Вообще-то, я даже люблю собирать мебель, за исключением письменных столов: то покоробленное и непрочное дно, то не те направляющие для ящиков…
Мама очень красива. Я не могу заметить в ней старости. Она походит на смесь коалы и кобры. Вот уже несколько лет она носит пушистые свитера, и у нее мягкое лицо, на котором горят умные, змеиные глаза.
- Какое-то время это у нас займет, - прибавляет она. – Твой папа страшно меня любил, и если бы не тот свалившийся с неба тип, то наверняка бы любил и сейчас.
Я же чуть не прикрутил себе палец к столешнице. Ну да ладно, у мамы иногда шарики заходят за ролики.
Письменный стол въезжает под окно рядом с дверью, ведущей на террасу. Тут у матери вид на крыши вилл, на залив и корабли. Кроме того, она обожает пялиться на Луну, и вообще, в особенности любит небо.
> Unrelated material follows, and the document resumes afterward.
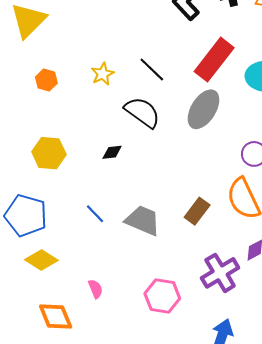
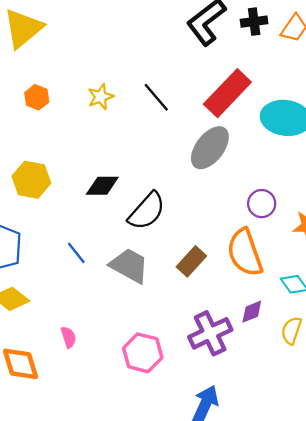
black semicircle: (142, 112) -> (147, 211), moved, turned 90
black diamond: (112, 152) -> (102, 186), size x1.4

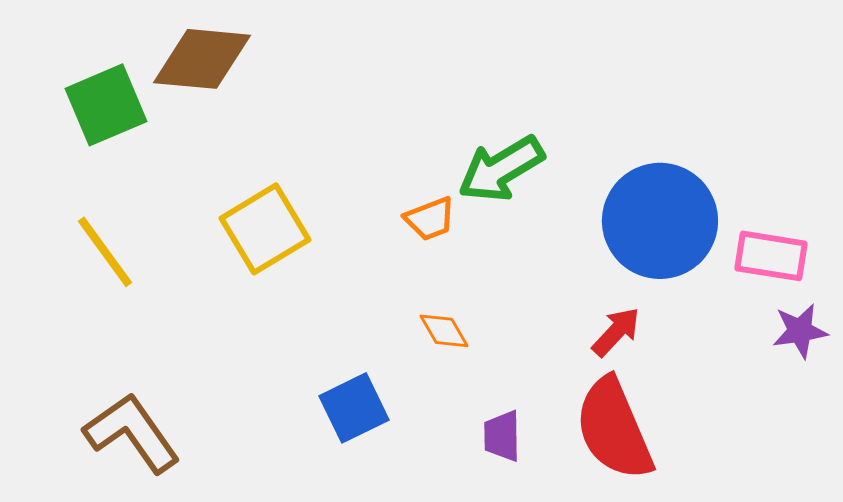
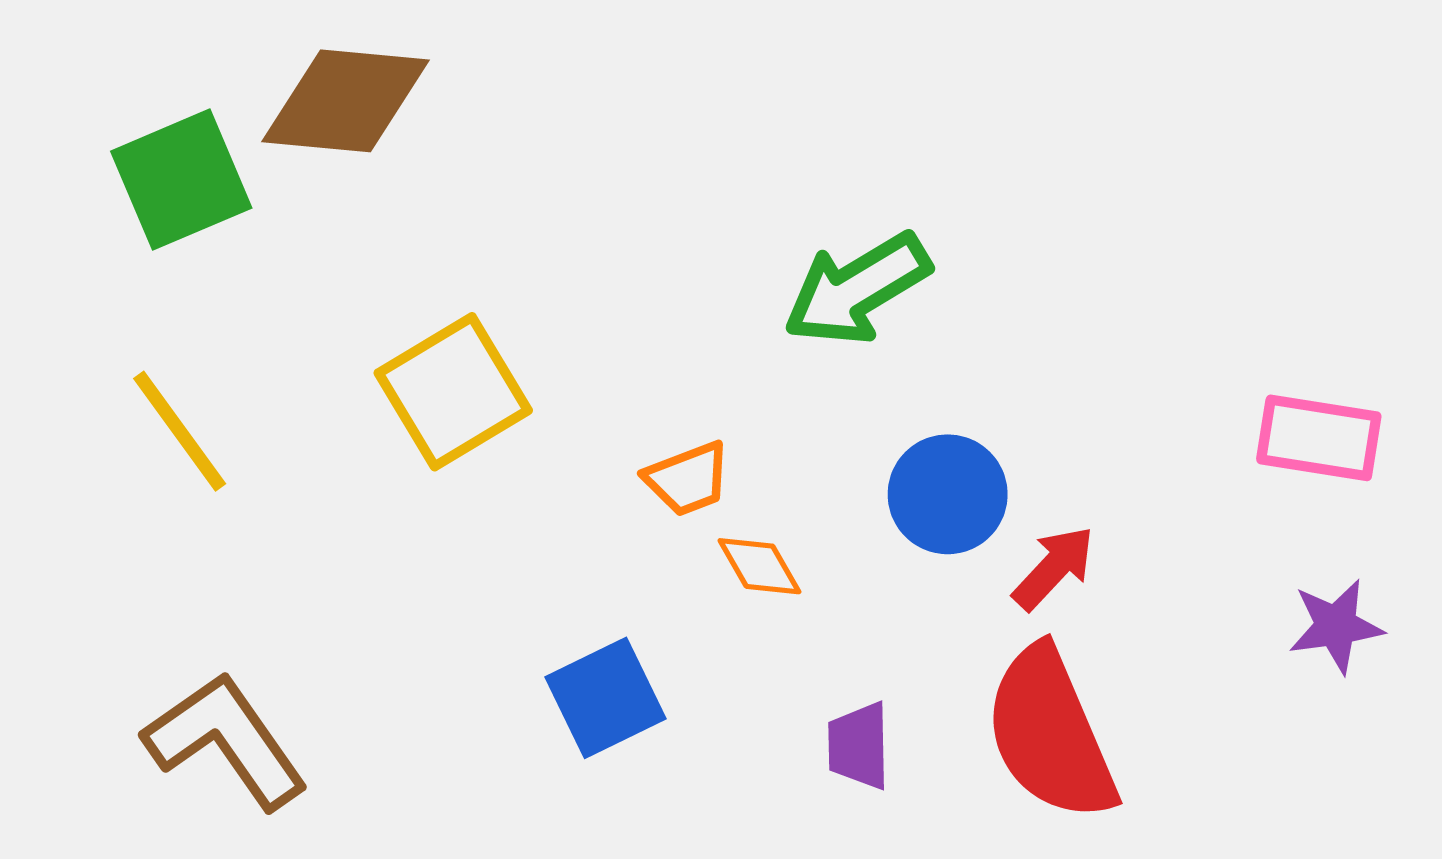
orange trapezoid: (430, 219) -> (688, 479), moved
blue circle: (660, 221) -> (948, 494), moved, size x0.6
purple star: (800, 331) -> (1336, 626), moved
Когда я был маленьким, мы играли в оборотней.
- И я обязана наконец-то привести все это в порядок. Порядок крайне важен. Я так считаю и своего мнения не изменю, - заявляет мама и прибавляет, что истории, которые собирается мне рассказать, нельзя сократить до парочки слов, на одной встрече дело не закончится.
Это хорошо, потому что с мамой встречаться я люблю. Меня лишь беспокоит, что с этой Луной она пересолила.
После работы мы садимся, она же все болтает-болтает, кобра смышленая, старушка, готовая на всякие шалости. Я до сих пор раздумываю над тем, что обо всем этом думать.
Моя жизнь ясна и проста. Именно такую я хотел, так что как раз такая она у меня и имеется. Вот только два сложных вопроса так и не дают жить спокойно.
Один в меньшей, а другой в большей степени.
Первый вопрос звучит так: кем был мой отец? У всех сыновей имеются отцы, только лишь у меня отца нет. Но это еще можно выдержать. По моему скромному мнению, лучше родиться без отца, чем без ноги. Мама никогда не промолвила о нем ни слова. Его имя, профессия, дальнейшая судьба столь долго были тайной, что я научился с нею жить. В принципе, могла и не затрагивать данную тему. Но пускай себе говорит.
Сам я жажду ответа на другой, более важный вопрос.
Ну почему, мать его за ногу, меня зовут Дастином?